**What needs to be done**
Would you print the records as they stand, down to the last character?

** Opening Dataset block **

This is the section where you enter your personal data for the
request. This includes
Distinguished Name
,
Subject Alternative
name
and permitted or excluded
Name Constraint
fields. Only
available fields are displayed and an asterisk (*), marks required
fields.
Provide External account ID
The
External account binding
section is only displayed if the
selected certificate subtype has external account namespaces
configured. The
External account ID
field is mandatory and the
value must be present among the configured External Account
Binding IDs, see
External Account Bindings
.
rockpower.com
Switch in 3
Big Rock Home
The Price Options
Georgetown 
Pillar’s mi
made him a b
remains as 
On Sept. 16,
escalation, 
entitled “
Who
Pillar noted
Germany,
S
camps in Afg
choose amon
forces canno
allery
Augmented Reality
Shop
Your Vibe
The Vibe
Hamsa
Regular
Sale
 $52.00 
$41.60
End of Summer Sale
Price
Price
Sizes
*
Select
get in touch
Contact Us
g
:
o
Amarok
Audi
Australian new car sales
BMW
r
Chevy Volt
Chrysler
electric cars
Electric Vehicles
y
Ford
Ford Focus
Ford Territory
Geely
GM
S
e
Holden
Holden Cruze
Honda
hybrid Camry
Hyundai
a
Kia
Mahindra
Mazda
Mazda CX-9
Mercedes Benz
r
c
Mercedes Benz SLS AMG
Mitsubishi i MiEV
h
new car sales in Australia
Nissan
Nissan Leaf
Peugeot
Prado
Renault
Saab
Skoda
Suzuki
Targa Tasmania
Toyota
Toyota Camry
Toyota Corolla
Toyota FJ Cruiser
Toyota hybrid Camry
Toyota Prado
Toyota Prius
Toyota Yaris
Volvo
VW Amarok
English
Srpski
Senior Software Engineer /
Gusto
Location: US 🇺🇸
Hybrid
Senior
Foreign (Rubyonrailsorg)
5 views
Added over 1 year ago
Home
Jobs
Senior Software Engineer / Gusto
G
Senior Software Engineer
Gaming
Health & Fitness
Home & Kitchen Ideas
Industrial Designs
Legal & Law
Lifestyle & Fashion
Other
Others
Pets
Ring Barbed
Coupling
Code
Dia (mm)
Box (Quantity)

** Closing Dataset block **

**Exercise output**
This is the section where you enter your personal data for the
request. This includes
Distinguished Name
,
Subject Alternative
name
and permitted or excluded
Name Constraint
fields. Only
available fields are displayed and an asterisk (*), marks required
fields.
Provide External account ID
The
External account binding
section is only displayed if the
selected certificate subtype has external account namespaces
configured. The
External account ID
field is mandatory and the
value must be present among the configured External Account
Binding IDs, see
External Account Bindings
.
rockpower.com
Switch in 3
Big Rock Home
The Price Options
Georgetown 
Pillar’s mi
made him a b
remains as 
On Sept. 16,
escalation, 
entitled “
Who
Pillar noted
Germany,
S
camps in Afg
choose amon
forces canno
allery
Augmented Reality
Shop
Your Vibe
The Vibe
Hamsa
Regular
Sale
 $52.00 
$41.60
End of Summer Sale
Price
Price
Sizes
*
Select
get in touch
Contact Us
g
:
o
Amarok
Audi
Australian new car sales
BMW
r
Chevy Volt
Chrysler
electric cars
Electric Vehicles
y
Ford
Ford Focus
Ford Territory
Geely
GM
S
e
Holden
Holden Cruze
Honda
hybrid Camry
Hyundai
a
Kia
Mahindra
Mazda
Mazda CX-9
Mercedes Benz
r
c
Mercedes Benz SLS AMG
Mitsubishi i MiEV
h
new car sales in Australia
Nissan
Nissan Leaf
Peugeot
Prado
Renault
Saab
Skoda
Suzuki
Targa Tasmania
Toyota
Toyota Camry
Toyota Corolla
Toyota FJ Cruiser
Toyota hybrid Camry
Toyota Prado
Toyota Prius
Toyota Yaris
Volvo
VW Amarok
English
Srpski
Senior Software Engineer /
Gusto
Location: US 🇺🇸
Hybrid
Senior
Foreign (Rubyonrailsorg)
5 views
Added over 1 year ago
Home
Jobs
Senior Software Engineer / Gusto
G
Senior Software Engineer
Gaming
Health & Fitness
Home & Kitchen Ideas
Industrial Designs
Legal & Law
Lifestyle & Fashion
Other
Others
Pets
Ring Barbed
Coupling
Code
Dia (mm)
Box (Quantity)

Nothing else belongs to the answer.